Methods: We utilized REALITY-AHF data in which 1682 patients hospitalized for AHF were registered. Patients not treated with ACEI/ARB at admission were eligible, and were divided into two groups: patients treated with ACEI/ARB (ACEI/ARB group) and without ACEI/ARB (non-ACEI/ARB group) within 48 hours of presentation to the hospital. Primary endpoint was a composite of 1-year mortality and hospitalization for AHF. Worsening renal function (WRF) (creatinine increase ≥0.3 mg/dL and ≥25% in 5 days) and length of hospital stay were also evaluated.

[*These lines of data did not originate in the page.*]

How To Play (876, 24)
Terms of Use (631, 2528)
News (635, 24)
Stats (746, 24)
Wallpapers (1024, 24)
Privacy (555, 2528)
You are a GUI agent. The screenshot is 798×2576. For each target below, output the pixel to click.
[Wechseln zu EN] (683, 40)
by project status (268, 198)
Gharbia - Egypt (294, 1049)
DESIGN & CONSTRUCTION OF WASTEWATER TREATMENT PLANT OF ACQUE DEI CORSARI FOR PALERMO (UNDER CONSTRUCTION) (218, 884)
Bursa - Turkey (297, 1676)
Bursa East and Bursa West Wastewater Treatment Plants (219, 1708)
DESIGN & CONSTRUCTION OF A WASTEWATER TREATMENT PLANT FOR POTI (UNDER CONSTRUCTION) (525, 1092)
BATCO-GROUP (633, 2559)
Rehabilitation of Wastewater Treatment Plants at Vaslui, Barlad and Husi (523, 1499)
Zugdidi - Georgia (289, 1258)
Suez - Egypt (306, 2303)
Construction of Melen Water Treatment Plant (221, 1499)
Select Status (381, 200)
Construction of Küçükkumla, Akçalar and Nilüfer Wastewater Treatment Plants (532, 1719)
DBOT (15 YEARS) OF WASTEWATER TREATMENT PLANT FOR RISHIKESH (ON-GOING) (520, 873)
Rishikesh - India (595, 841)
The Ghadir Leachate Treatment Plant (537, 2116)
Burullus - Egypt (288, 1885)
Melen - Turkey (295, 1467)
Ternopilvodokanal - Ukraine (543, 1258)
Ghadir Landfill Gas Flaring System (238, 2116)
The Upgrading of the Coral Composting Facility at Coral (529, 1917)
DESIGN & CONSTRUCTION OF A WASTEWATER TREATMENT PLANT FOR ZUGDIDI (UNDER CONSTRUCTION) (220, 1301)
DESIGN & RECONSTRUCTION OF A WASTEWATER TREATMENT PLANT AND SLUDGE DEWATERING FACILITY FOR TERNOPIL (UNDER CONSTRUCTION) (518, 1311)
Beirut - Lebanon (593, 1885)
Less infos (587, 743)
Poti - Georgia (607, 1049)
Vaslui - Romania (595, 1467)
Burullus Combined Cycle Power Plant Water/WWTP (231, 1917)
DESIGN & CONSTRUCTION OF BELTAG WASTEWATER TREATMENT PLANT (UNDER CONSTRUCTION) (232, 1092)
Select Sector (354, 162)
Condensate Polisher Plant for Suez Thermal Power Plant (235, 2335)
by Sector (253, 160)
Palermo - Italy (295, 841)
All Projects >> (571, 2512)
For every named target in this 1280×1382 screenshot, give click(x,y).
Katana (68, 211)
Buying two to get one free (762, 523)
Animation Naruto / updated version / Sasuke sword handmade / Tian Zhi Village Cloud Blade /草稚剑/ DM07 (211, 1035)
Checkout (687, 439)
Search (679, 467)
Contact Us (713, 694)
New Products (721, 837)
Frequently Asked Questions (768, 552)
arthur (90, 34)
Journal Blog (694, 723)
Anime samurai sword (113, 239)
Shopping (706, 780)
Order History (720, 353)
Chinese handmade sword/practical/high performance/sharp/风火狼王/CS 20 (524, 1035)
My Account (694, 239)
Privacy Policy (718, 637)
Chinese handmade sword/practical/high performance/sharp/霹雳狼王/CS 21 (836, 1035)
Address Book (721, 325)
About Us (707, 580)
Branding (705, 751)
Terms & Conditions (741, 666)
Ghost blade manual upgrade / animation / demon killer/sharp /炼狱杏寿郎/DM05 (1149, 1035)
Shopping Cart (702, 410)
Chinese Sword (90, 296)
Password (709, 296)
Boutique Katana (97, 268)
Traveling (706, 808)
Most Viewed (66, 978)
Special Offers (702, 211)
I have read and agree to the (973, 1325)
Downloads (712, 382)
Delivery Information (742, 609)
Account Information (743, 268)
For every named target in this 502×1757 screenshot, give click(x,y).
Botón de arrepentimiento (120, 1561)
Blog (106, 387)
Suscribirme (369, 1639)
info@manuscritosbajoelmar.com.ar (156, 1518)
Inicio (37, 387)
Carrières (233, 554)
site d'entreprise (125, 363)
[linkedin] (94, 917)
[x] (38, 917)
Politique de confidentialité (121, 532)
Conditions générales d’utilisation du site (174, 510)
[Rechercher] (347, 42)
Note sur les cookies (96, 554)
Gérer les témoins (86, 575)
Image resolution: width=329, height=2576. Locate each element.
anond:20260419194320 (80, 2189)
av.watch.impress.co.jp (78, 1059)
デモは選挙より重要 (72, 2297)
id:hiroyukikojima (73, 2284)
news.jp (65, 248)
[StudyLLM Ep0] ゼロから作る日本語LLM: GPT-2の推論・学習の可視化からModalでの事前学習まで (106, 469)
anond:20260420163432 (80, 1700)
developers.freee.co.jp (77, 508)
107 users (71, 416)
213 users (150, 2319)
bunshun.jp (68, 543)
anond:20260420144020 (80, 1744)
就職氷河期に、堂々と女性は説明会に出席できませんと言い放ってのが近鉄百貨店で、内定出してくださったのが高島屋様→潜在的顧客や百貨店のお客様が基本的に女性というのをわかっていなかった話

Results: Among 900 AHF patients not treated with ACEI/ARB at admission, 288 patients were in ACEI/ARB group and 612 patients were in Non-ACEI/ARB group. There were no significant differences in the incidence of WRF (14.7 vs. 17.1% for ACEI/ARB group and non-ACEI/ARB group, respectively; P=0.367) and the length of hospital stay (median 16 days for both ACEI/ARB group and non-ACEI/ARB group, P=0.152). In Kaplan-Meier analysis, ACEI/AEB group was associated with better outcome compared to non-ACEI/ARB group (Log-rank: P < 0.001), and this association was retained in multivariable analysis (HR 0.72, P=0.036) even after adjustment for other covariates. We also conducted propensity score matching, and well balanced two groups including 312 patients were generated. Again, there was no difference in incidence of WRF and length of hospital stay, and ACEI/ARB group was associated with better prognosis compared to non-ACEI/ARB group in both Kaplan-Meier analysis (Log-rank: P=0.009) and Cox regression analysis (HR 0.54, P=0.011)
Conclusions: In hospitalized AHF patients, early initiation of ACEI/ARB within 48hours of admission is safe and contributes to better 1-year outcome.